Legal Victory for Former Workers of Casino Queen Inc.
In a significant victory for former employees of Casino Queen Inc., a riverboat casino located in East St. Louis, Illinois, the US District Court for the Southern District of Illinois has denied a motion to dismiss a lawsuit filed against ex-board members. The ex-staffers claim that the former board members sold shares of the gaming company’s equity to the plan for retirement during inflation.

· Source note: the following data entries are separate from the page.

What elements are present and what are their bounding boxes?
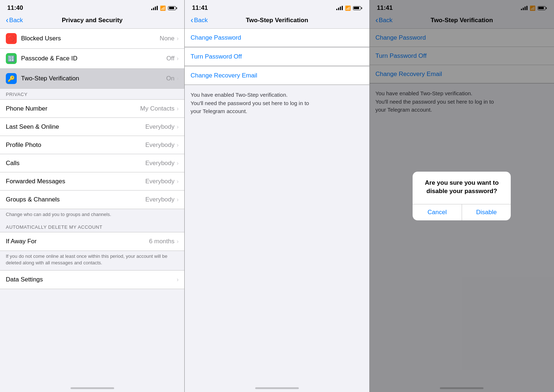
forwarded-messages-value: Everybody	[145, 178, 174, 185]
panel1: 11:40 📶 ‹ Back Privacy and Security	[0, 0, 184, 392]
alert-overlay: Are you sure you want to disable your pa…	[370, 0, 554, 392]
groups-channels-row[interactable]: Groups & Channels Everybody ›	[0, 191, 184, 209]
battery-icon-2	[353, 6, 362, 10]
data-settings-row[interactable]: Data Settings ›	[0, 271, 184, 289]
alert-cancel-button[interactable]: Cancel	[413, 204, 462, 220]
change-recovery-email-label: Change Recovery Email	[190, 72, 257, 79]
turn-password-off-label: Turn Password Off	[190, 53, 242, 60]
status-icons-2: 📶	[336, 5, 362, 11]
nav-bar-1: ‹ Back Privacy and Security	[0, 14, 184, 28]
phone-number-label: Phone Number	[6, 105, 140, 112]
signal-icon-1	[151, 6, 158, 10]
nav-title-1: Privacy and Security	[62, 17, 123, 24]
blocked-users-row[interactable]: 🚫 Blocked Users None ›	[0, 29, 184, 49]
back-chevron-2: ‹	[190, 16, 193, 24]
profile-photo-value: Everybody	[145, 141, 174, 149]
tsv-description-text-2: You have enabled Two-Step verification.Y…	[190, 92, 309, 114]
alert-title: Are you sure you want to disable your pa…	[418, 179, 505, 195]
alert-disable-button[interactable]: Disable	[462, 204, 511, 220]
data-settings-label: Data Settings	[6, 276, 177, 283]
back-chevron-1: ‹	[6, 16, 8, 24]
if-away-label: If Away For	[6, 238, 149, 245]
turn-password-off-item[interactable]: Turn Password Off	[185, 47, 369, 67]
change-password-label: Change Password	[190, 34, 241, 41]
alert-buttons: Cancel Disable	[413, 204, 511, 220]
change-recovery-email-item[interactable]: Change Recovery Email	[185, 67, 369, 85]
groups-channels-label: Groups & Channels	[6, 196, 145, 203]
panel2: 11:41 📶 ‹ Back Two-Step Verification	[185, 0, 369, 392]
blocked-users-label: Blocked Users	[21, 35, 160, 42]
status-time-1: 11:40	[7, 4, 23, 12]
groups-note: Change who can add you to groups and cha…	[0, 209, 184, 221]
calls-value: Everybody	[145, 160, 174, 167]
tsv-description-2: You have enabled Two-Step verification.Y…	[185, 85, 369, 121]
alert-cancel-label: Cancel	[427, 209, 447, 216]
blocked-users-chevron: ›	[177, 35, 178, 42]
status-bar-1: 11:40 📶	[0, 0, 184, 14]
calls-row[interactable]: Calls Everybody ›	[0, 154, 184, 172]
tsv-menu-section: Change Password Turn Password Off Change…	[185, 28, 369, 85]
alert-disable-label: Disable	[476, 209, 497, 216]
auto-delete-label: AUTOMATICALLY DELETE MY ACCOUNT	[0, 221, 184, 232]
panel3: 11:41 📶 ‹ Ba	[370, 0, 554, 392]
passcode-chevron: ›	[177, 55, 178, 62]
back-button-2[interactable]: ‹ Back	[190, 16, 208, 24]
status-icons-1: 📶	[151, 5, 177, 11]
security-section: 🚫 Blocked Users None › 🔢 Passcode & Face…	[0, 28, 184, 89]
last-seen-value: Everybody	[145, 123, 174, 131]
nav-title-2: Two-Step Verification	[246, 17, 308, 24]
battery-icon-1	[168, 6, 177, 10]
passcode-value: Off	[166, 55, 174, 62]
status-time-2: 11:41	[192, 4, 208, 12]
back-button-1[interactable]: ‹ Back	[6, 16, 23, 24]
auto-delete-section: If Away For 6 months ›	[0, 232, 184, 251]
two-step-row[interactable]: 🔑 Two-Step Verification On ›	[0, 69, 184, 88]
wifi-icon-1: 📶	[160, 5, 166, 11]
nav-bar-2: ‹ Back Two-Step Verification	[185, 14, 369, 28]
profile-photo-row[interactable]: Profile Photo Everybody ›	[0, 136, 184, 154]
privacy-section-label: PRIVACY	[0, 89, 184, 99]
if-away-row[interactable]: If Away For 6 months ›	[0, 232, 184, 251]
two-step-value: On	[166, 75, 174, 82]
two-step-icon: 🔑	[6, 73, 17, 84]
home-indicator-1	[71, 387, 114, 389]
privacy-section: Phone Number My Contacts › Last Seen & O…	[0, 99, 184, 209]
wifi-icon-2: 📶	[345, 5, 351, 11]
forwarded-messages-label: Forwarded Messages	[6, 178, 145, 185]
passcode-icon: 🔢	[6, 53, 17, 64]
home-indicator-2	[255, 387, 299, 389]
signal-icon-2	[336, 6, 343, 10]
passcode-label: Passcode & Face ID	[21, 55, 166, 62]
alert-content: Are you sure you want to disable your pa…	[413, 172, 511, 204]
back-label-2: Back	[194, 17, 208, 24]
two-step-chevron: ›	[177, 75, 178, 82]
back-label-1: Back	[9, 17, 23, 24]
status-bar-2: 11:41 📶	[185, 0, 369, 14]
turn-password-off-inner: Turn Password Off	[185, 48, 369, 66]
last-seen-row[interactable]: Last Seen & Online Everybody ›	[0, 118, 184, 136]
calls-label: Calls	[6, 160, 145, 167]
forwarded-messages-row[interactable]: Forwarded Messages Everybody ›	[0, 172, 184, 191]
alert-dialog: Are you sure you want to disable your pa…	[413, 172, 511, 220]
last-seen-label: Last Seen & Online	[6, 123, 145, 131]
two-step-label: Two-Step Verification	[21, 75, 166, 82]
auto-delete-note: If you do not come online at least once …	[0, 251, 184, 270]
profile-photo-label: Profile Photo	[6, 141, 145, 149]
groups-channels-value: Everybody	[145, 196, 174, 203]
blocked-users-value: None	[160, 35, 174, 42]
passcode-row[interactable]: 🔢 Passcode & Face ID Off ›	[0, 49, 184, 69]
change-password-item[interactable]: Change Password	[185, 29, 369, 47]
phone-number-value: My Contacts	[140, 105, 174, 112]
if-away-value: 6 months	[149, 238, 174, 245]
phone-number-row[interactable]: Phone Number My Contacts ›	[0, 100, 184, 118]
data-settings-section: Data Settings ›	[0, 270, 184, 289]
blocked-icon: 🚫	[6, 33, 17, 44]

Defendants Charles Bidwell III, James Koman, and Timothy Rand claim that the suit surpassed the limitations it had for six years imposed by the Employee Retirement Income Security Act (ERISA). However, the court rejected this claim and dismissed Koman’s claims for the judgment.
Lawsuit Allegations
According to legal documents, Bidwell, Koman, and Rand have been identified as the founders of Casino Queen, an Illinois-based gaming company. In October 2012, these individuals and others established the Casino Queen Holding Company (CQHC) for the parent company, Casino Queen Inc. Soon after, in December 2012, they created a stock ownership plan for employees with the intention of acquiring the outstanding shares in CQHC. To fund this acquisition, the ESOP lent $170 million in December 2012 to buy shares from CQHC.
In a lawsuit filed by the plaintiffs, the Defendants breached their fiduciary duties under the Employee Retirement Income Security Act (ERISA) during the 2012 Stock Purchase and 2013 Asset Sale. The plaintiffs allege that the employee stock ownership plan (ESOP) paid a significantly higher amount than the fair market value for the stock – an ESOP’s asset.

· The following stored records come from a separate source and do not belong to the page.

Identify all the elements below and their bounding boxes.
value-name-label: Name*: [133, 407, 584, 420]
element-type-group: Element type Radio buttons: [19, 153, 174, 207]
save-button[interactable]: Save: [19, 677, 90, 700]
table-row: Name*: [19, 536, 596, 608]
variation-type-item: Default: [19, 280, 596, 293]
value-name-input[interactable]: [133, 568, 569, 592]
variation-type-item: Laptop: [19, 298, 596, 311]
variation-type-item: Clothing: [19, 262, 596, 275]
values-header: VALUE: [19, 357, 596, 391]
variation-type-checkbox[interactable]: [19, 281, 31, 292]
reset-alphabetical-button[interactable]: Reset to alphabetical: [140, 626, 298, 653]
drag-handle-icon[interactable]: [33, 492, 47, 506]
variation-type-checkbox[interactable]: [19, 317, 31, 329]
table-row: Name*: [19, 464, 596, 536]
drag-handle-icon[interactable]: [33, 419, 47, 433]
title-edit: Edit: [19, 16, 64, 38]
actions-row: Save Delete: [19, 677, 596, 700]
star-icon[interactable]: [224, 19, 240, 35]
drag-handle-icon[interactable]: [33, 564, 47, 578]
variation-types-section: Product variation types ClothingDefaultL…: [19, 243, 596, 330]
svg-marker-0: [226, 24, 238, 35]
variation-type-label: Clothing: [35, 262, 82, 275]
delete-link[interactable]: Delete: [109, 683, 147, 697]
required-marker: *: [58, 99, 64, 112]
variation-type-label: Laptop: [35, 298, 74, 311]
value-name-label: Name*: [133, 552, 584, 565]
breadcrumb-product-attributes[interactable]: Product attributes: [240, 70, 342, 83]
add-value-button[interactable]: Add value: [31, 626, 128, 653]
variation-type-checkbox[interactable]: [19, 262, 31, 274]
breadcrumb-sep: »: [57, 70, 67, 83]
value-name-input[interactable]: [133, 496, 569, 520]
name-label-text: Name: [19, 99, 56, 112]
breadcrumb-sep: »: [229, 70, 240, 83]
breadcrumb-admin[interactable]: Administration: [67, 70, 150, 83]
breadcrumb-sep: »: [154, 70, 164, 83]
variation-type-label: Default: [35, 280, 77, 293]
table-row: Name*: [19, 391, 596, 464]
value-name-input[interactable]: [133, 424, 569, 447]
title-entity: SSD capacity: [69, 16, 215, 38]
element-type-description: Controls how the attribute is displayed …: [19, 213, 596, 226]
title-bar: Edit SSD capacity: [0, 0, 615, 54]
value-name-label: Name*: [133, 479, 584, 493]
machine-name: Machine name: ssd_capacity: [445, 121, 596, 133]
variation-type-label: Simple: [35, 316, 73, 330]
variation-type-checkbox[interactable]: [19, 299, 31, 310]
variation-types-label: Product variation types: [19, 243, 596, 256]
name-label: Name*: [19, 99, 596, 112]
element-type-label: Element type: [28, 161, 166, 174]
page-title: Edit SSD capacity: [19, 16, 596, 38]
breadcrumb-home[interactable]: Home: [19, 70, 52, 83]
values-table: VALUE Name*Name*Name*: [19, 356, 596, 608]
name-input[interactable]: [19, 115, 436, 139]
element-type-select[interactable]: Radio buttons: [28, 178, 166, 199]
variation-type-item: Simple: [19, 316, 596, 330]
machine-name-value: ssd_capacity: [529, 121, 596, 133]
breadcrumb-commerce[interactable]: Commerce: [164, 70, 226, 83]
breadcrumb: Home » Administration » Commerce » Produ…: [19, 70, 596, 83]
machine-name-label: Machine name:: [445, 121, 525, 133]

The plaintiffs allege that the ESOP paid an inflated price for the equity based on overly optimistic financial forecasts for Casino Queen. Additionally, the expansion of the Illinois casino-gaming market hindered the company’s initial success. Casino Queen tried to sell itself several times from 2005 to 2011, but with no success.
In 2012 and 2013, the founders broke up the company and sold the Illinois riverboat casino to Gaming and Leisure Properties (GLPI) for $140 million. However, the casino had an assessed value of only $12.1 million at the time. Casino Queen then leased the venue again from GLPI for $210 million over 15 years.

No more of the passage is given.